[OpenAFS] Odd behavior during vos release
Kevin Hildebrand
kevin@umd.edu
Wed, 9 Nov 2011 14:38:10 -0500 (EST)
We've been having unusual slowness and hangs at times on some of our
fileservers, and I think I have a handle on the sequence of events, if not
the cause. I could use some assistance in filling in the gaps so I can
see if we can fix things.
Right now, I have a heavily used volume (by many clients) that is released
on a frequent basis (as often as every ten minutes). This volume has
three read-only replicas. The volume is about 200MB in size.
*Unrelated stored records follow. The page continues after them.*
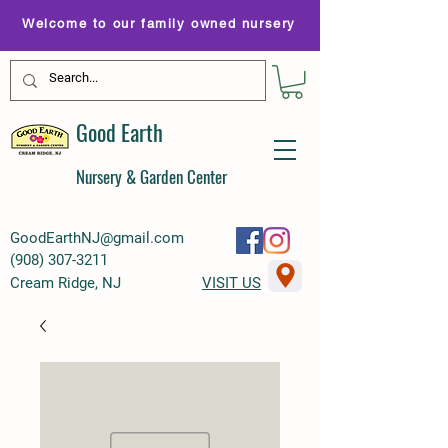
Welcome to our family owned nursery
Good Earth
Nursery & Garden Center
GoodEarthNJ@gmail.com
(
908) 307-3211
Cream Ridge, NJ
VISIT US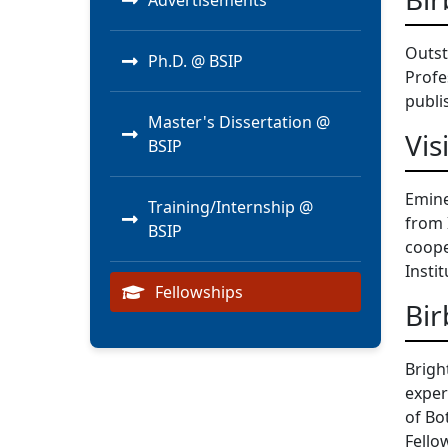
Advertisements
Outst
Ph.D. @ BSIP
Profe
publi
Master's Dissertation @
Vis
BSIP
Emine
Training/Internship @
from 
BSIP
coope
Instit
Fellowships
Bir
Brigh
exper
of Bo
Fello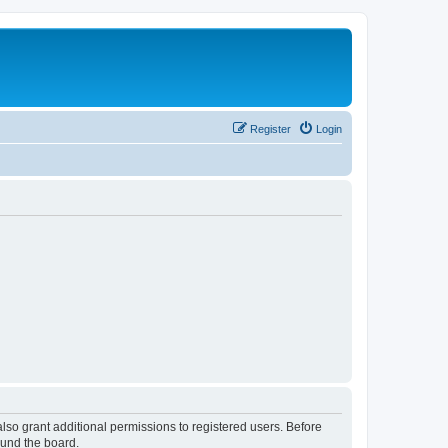
Register
Login
lso grant additional permissions to registered users. Before
ound the board.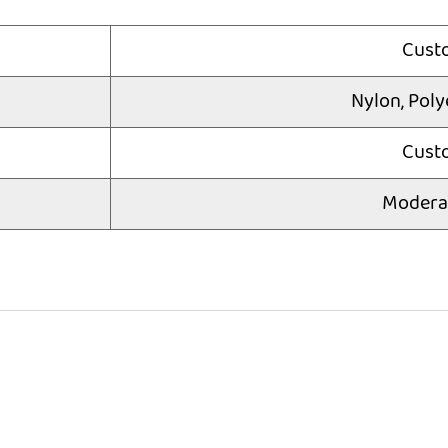
Cust
Nylon, Poly
Cust
Modera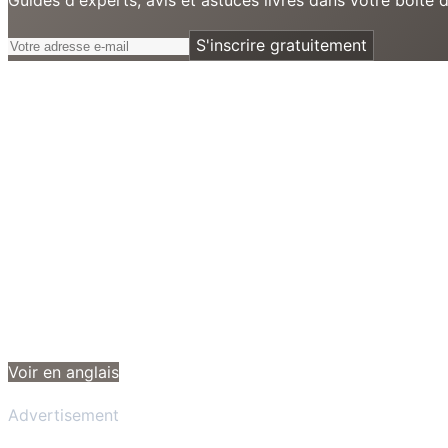
S'inscrire gratuitement
Voir en anglais
Advertisement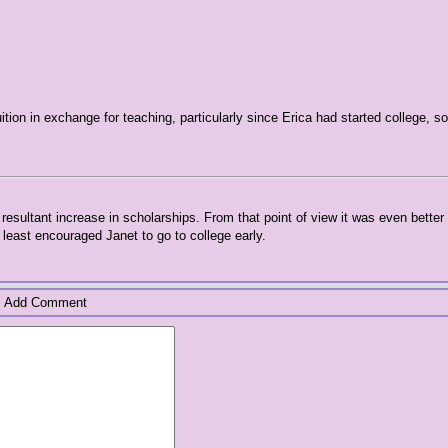
uition in exchange for teaching, particularly since Erica had started college, s
resultant increase in scholarships. From that point of view it was even better
least encouraged Janet to go to college early.
Add Comment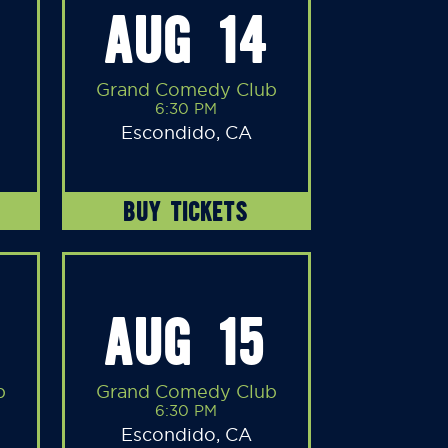
AUG 14
Grand Comedy Club
6:30 PM
Escondido, CA
BUY TICKETS
AUG 15
b
Grand Comedy Club
6:30 PM
Escondido, CA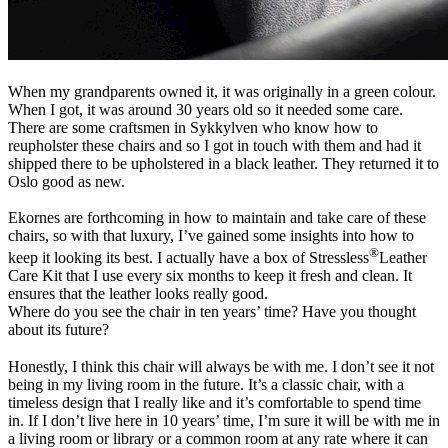
When my grandparents owned it, it was originally in a green colour.
When I got, it was around 30 years old so it needed some care.
There are some craftsmen in Sykkylven who know how to
reupholster these chairs and so I got in touch with them and had it
shipped there to be upholstered in a black leather. They returned it to
Oslo good as new.
Ekornes are forthcoming in how to maintain and take care of these
chairs, so with that luxury, I’ve gained some insights into how to
®
keep it looking its best. I actually have a box of Stressless
Leather
Care Kit that I use every six months to keep it fresh and clean. It
ensures that the leather looks really good.
Where do you see the chair in ten years’ time? Have you thought
about its future?
Honestly, I think this chair will always be with me. I don’t see it not
being in my living room in the future. It’s a classic chair, with a
timeless design that I really like and it’s comfortable to spend time
in. If I don’t live here in 10 years’ time, I’m sure it will be with me in
a living room or library or a common room at any rate where it can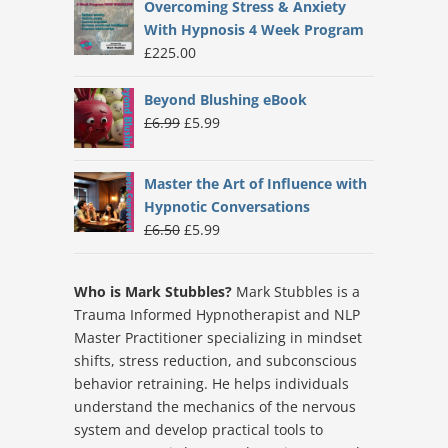
Overcoming Stress & Anxiety
With Hypnosis 4 Week Program
£
225.00
Beyond Blushing eBook
Original
Current
£
6.99
£
5.99
price
price
was:
is:
Master the Art of Influence with
£6.99.
£5.99.
Hypnotic Conversations
Original
Current
£
6.50
£
5.99
price
price
was:
is:
Who is Mark Stubbles?
Mark Stubbles is a
£6.50.
£5.99.
Trauma Informed Hypnotherapist and NLP
Master Practitioner specializing in mindset
shifts, stress reduction, and subconscious
behavior retraining. He helps individuals
understand the mechanics of the nervous
system and develop practical tools to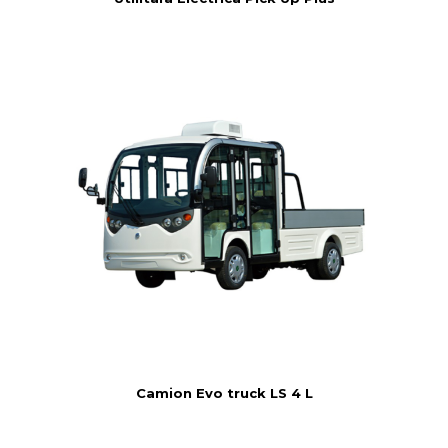
Camion Evo truck LS 4 L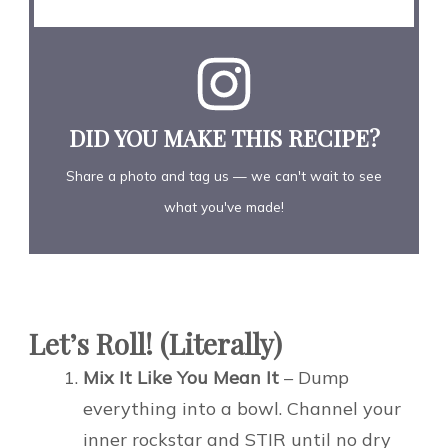
DID YOU MAKE THIS RECIPE?
Share a photo and tag us — we can't wait to see
what you've made!
Let’s Roll! (Literally)
Mix It Like You Mean It
– Dump
everything into a bowl. Channel your
inner rockstar and STIR until no dry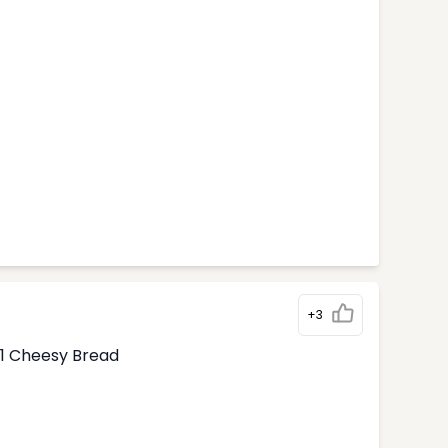
+3
1 Cheesy Bread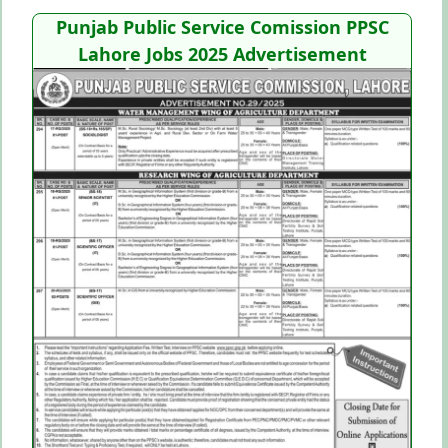
Punjab Public Service Comission PPSC
Lahore Jobs 2025
Advertisement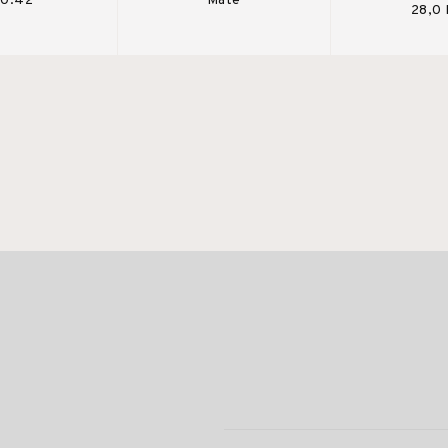
 0.42
Mate
28,0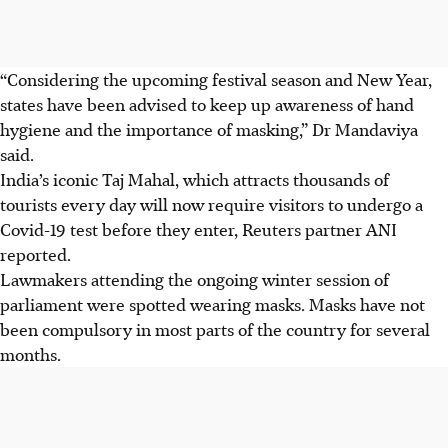
“Considering the upcoming festival season and New Year,
states have been advised to keep up awareness of hand
hygiene and the importance of masking,” Dr Mandaviya
said.
India’s iconic Taj Mahal, which attracts thousands of
tourists every day will now require visitors to undergo a
Covid-19 test before they enter, Reuters partner ANI
reported.
Lawmakers attending the ongoing winter session of
parliament were spotted wearing masks. Masks have not
been compulsory in most parts of the country for several
months.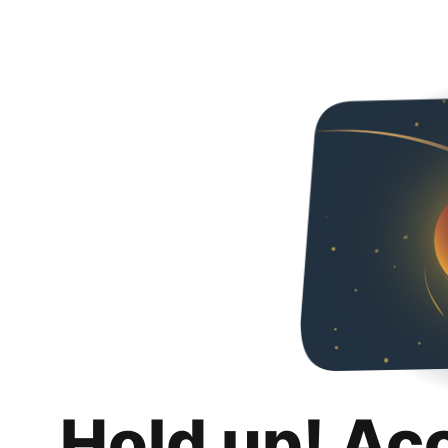
Hold up! Ac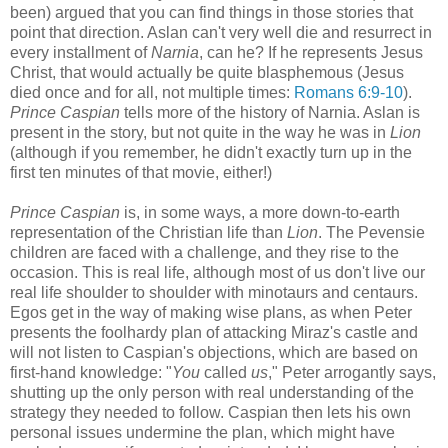
been) argued that you can find things in those stories that
point that direction. Aslan can't very well die and resurrect in
every installment of
Narnia
, can he? If he represents Jesus
Christ, that would actually be quite blasphemous (Jesus
died once and for all, not multiple times:
Romans 6:9-10
).
Prince Caspian
tells more of the history of Narnia. Aslan is
present in the story, but not quite in the way he was in
Lion
(although if you remember, he didn't exactly turn up in the
first ten minutes of that movie, either!)
Prince Caspian
is, in some ways, a more down-to-earth
representation of the Christian life than
Lion
. The Pevensie
children are faced with a challenge, and they rise to the
occasion. This is real life, although most of us don't live our
real life shoulder to shoulder with minotaurs and centaurs.
Egos get in the way of making wise plans, as when Peter
presents the foolhardy plan of attacking Miraz's castle and
will not listen to Caspian's objections, which are based on
first-hand knowledge: "
You
called
us
," Peter arrogantly says,
shutting up the only person with real understanding of the
strategy they needed to follow. Caspian then lets his own
personal issues undermine the plan, which might have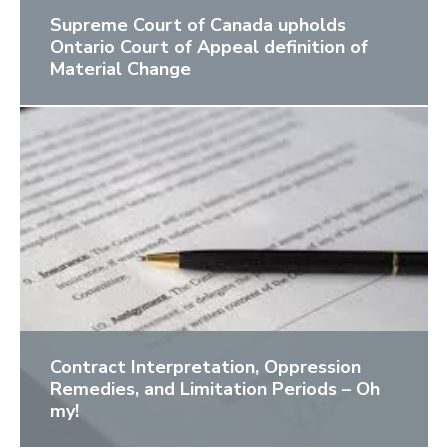
Supreme Court of Canada upholds
Ontario Court of Appeal definition of
Material Change
Contract Interpretation, Oppression
Remedies, and Limitation Periods – Oh
my!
What I'm observing is that as soon as the vos release begins, one or more
of the readonly replicas start accumulating connections in the 'error'
state. FileLog shows incoming FetchStatus RPCs to that replica are not
being answered. If this condition occurs long enough, all of these
connections eventually fill up the thread pool and the fileserver stops
serving data to everything else.
At some point, up to five minutes later, as the release proceeds, the
replica in question gets marked offline by the release process. At this
time, all of the stuck RPCs get 'FetchStatus returns 106' (VOFFLINE), at
which point the connection pool clears, and life on the fileserver returns
to normal.
What I can't figure out is what's going on during the time the RPCs are
hung, and why the connections show 'error'. (How does one determine what
the error condition is, when viewing rxdebug output?)
Why would an RO replica be hung during a vos release?
Any clues on where to look next would be appreciated.
Thanks,
Kevin
--
Kevin Hildebrand
University of Maryland, College Park
Office of Information Technology